Traditional healthcare silos often separate mental and physical health, even though individuals with mental health conditions are more likely to suffer from chronic illnesses. Dr. Yolanda Graham, FAPA, DFAACAP, of Devereux Advanced Behavioral Health, emphasized how their Arizona clinic integrates behavioral and physical health to treat eating disorders in adolescents, filling a major gap in care. 
 
“Our physicians either work for us or they contract with us.

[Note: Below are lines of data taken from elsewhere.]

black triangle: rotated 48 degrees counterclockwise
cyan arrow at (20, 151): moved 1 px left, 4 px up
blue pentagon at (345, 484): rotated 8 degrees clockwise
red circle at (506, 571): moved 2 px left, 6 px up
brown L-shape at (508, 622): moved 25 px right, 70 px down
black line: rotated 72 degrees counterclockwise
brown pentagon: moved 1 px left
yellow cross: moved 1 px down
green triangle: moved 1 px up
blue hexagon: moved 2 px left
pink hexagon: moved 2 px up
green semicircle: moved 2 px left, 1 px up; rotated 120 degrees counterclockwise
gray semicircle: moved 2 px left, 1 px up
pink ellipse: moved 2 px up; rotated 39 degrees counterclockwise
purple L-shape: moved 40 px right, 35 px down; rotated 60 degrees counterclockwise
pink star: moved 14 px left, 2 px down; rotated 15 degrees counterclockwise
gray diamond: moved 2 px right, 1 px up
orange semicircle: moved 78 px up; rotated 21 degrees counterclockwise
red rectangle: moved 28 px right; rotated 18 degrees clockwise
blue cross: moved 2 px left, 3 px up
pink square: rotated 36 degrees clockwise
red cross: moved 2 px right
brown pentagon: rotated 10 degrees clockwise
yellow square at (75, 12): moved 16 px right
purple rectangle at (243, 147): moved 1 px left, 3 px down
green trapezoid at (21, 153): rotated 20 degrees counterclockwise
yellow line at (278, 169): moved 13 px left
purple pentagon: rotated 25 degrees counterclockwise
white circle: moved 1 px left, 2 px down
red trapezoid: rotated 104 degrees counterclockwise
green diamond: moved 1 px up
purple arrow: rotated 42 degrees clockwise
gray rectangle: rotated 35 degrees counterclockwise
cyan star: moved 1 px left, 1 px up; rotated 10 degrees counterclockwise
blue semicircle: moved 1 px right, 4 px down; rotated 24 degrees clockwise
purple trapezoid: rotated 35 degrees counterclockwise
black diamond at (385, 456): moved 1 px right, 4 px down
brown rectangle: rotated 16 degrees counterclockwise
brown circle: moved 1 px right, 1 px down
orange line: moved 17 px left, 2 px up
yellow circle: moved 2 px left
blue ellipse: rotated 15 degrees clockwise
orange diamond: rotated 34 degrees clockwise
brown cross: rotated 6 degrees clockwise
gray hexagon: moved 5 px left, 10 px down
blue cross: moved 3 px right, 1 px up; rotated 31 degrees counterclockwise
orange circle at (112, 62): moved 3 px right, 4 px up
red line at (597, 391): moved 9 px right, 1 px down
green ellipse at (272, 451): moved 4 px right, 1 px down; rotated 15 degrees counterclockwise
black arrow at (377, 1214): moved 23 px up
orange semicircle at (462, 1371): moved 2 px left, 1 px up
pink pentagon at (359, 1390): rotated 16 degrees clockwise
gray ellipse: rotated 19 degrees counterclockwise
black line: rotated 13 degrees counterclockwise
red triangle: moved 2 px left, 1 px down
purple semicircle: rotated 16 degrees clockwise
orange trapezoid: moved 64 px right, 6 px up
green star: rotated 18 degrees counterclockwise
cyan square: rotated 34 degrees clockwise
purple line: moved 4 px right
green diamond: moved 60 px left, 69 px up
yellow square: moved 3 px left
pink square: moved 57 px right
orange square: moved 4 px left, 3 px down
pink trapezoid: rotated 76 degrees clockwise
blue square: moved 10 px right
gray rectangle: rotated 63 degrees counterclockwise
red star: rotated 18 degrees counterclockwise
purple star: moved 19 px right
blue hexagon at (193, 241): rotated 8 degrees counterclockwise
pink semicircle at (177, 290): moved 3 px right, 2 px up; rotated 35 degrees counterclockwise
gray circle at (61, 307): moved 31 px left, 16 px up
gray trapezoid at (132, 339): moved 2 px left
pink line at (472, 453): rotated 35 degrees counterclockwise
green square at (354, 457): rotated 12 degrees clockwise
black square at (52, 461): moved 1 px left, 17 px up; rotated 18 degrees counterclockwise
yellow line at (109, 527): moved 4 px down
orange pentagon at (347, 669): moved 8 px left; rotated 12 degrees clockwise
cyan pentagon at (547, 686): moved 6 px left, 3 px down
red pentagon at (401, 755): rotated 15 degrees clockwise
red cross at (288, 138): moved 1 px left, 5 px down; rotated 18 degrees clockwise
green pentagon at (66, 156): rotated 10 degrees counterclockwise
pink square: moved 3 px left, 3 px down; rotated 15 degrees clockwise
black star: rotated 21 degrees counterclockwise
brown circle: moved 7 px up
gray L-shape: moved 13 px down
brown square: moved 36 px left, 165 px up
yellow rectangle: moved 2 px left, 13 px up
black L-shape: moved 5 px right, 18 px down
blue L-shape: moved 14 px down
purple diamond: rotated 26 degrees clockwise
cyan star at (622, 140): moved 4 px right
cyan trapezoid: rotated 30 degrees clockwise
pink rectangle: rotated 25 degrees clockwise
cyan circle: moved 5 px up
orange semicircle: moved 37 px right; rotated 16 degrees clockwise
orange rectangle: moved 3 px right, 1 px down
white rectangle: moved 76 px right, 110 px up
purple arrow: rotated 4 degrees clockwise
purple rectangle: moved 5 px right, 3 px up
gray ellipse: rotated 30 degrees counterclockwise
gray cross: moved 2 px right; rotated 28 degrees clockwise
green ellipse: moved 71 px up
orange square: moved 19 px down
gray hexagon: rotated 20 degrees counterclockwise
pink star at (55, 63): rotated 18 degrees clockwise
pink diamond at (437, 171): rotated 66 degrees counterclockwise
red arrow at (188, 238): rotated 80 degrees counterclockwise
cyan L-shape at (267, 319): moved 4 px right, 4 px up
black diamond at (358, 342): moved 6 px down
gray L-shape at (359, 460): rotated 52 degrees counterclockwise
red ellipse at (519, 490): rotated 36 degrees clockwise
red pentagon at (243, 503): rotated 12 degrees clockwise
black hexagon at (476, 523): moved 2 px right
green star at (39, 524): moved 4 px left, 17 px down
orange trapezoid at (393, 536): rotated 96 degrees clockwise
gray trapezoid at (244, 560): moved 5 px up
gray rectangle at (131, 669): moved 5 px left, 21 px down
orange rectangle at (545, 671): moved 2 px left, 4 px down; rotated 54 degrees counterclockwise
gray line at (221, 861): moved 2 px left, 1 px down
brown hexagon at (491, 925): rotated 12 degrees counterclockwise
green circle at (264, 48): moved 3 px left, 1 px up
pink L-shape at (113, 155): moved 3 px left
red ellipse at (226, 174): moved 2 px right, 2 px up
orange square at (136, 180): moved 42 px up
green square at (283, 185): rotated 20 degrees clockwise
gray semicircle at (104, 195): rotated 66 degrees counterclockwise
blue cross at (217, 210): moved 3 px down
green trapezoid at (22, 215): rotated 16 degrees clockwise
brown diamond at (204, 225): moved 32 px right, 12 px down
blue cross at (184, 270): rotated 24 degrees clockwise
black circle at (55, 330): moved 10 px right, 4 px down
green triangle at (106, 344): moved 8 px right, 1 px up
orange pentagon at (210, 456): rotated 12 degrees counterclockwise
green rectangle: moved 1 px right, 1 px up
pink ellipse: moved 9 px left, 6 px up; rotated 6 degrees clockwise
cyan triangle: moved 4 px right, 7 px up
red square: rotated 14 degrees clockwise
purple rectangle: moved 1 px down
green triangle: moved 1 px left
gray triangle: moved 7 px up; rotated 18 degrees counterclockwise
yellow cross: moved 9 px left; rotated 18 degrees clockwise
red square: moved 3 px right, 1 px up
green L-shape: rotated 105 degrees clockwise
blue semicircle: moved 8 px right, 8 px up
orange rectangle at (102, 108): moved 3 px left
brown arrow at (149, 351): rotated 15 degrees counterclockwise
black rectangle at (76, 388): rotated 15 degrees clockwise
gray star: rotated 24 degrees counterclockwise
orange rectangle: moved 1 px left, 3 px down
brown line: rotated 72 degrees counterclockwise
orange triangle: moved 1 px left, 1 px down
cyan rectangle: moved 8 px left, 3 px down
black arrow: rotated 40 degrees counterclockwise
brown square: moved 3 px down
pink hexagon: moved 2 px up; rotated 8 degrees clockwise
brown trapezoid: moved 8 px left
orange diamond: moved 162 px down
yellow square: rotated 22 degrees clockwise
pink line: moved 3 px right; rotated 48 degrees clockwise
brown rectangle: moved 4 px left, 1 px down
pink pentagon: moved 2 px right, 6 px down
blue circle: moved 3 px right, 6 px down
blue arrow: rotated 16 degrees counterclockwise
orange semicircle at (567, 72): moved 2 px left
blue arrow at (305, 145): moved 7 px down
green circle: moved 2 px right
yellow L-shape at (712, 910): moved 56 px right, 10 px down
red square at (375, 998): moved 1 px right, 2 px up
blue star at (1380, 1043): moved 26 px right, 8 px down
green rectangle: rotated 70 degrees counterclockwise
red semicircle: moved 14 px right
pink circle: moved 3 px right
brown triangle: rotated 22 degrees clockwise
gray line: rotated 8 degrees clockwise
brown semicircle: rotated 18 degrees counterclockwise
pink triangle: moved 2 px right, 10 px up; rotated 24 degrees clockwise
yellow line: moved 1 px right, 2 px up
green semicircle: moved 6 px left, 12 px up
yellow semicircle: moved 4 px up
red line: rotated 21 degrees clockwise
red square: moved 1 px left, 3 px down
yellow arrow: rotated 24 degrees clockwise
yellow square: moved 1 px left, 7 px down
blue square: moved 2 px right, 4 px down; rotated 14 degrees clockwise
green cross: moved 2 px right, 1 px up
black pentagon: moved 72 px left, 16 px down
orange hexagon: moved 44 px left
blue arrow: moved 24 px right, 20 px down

They use our systems, and so that makes it really easy to see the whole person within the range of care. We have access to labs, to medical notes. It's documented in our EHR. So that really is an ideal setting, but it looks very different in our adult community, where they're seeing different providers, none of them are in our electronic system.” — Dr. Graham 
 
Action Step: Consider embedding family nurse practitioners, pharmacists or social workers within behavioral health settings to improve access to physical health services. 
 

3. Leverage Technology to Improve Interoperability 

 
Most panelists agreed: access to real-time patient data is critical to making whole-person care work. But interoperability remains a challenge, with healthcare providers struggling to share patient information across different electronic health record (EHR) systems. 
 
Action Step: Invest in EHRs that prioritize data sharing and bi-directional integration with state health information exchanges (HIEs) to access crucial patient data and prioritize relationships with other providers that value data sharing. 
 

4. Engage Frontline Staff in the Transition to Whole-Person Care 

 
Moving to whole-person care requires cultural and operational change. Both CPC Integrated Health and Bart Beattie, MSW, COO of Spurwink Services, shared that early resistance from clinical staff was a challenge. The key? Framing whole-person care as a way to enhance—not burden—provider’s work. 
 
 
Action Step: Hold CCBHC (Certified Community Behavioral Health Clinic) training sessions to help staff see how integrated care improves client outcomes and job satisfaction. 
 

5. Use Value-Based Payment Models to Sustain Whole-Person Care 

 
The financial sustainability of whole-person care depends on value-based payment models. Dr. Graham emphasized that Pennsylvania’s move toward selective contracting—where providers must meet specific quality benchmarks to receive funding—has incentivized Devereux to focus on outcomes. 

 

“[Selective contracting] is a great incentive. I think it's important to educate staff around why these contracts are so important. It’s really motivating to staff to know that if we don't do this, we don't get paid, and which means closing programs, reducing programs and our staff are really committed to mission.” — Dr. Graham

 
 
Action Step: Work with managed care organizations (MCOs) to negotiate payment structures based on clinical outcomes and social determinants of health, ensuring financial sustainability. 
 

The Future of Whole-Person Care 

 
The message from the presentation was clear: Whole-person care isn’t a one-size-fits-all model. Organizations must find the right balance between building internal capabilities and partnering with external providers. As technology advances and states continue adopting value-based models, organizations that invest in strong partnerships, interoperability and workforce engagement will lead the way in delivering better, more holistic care.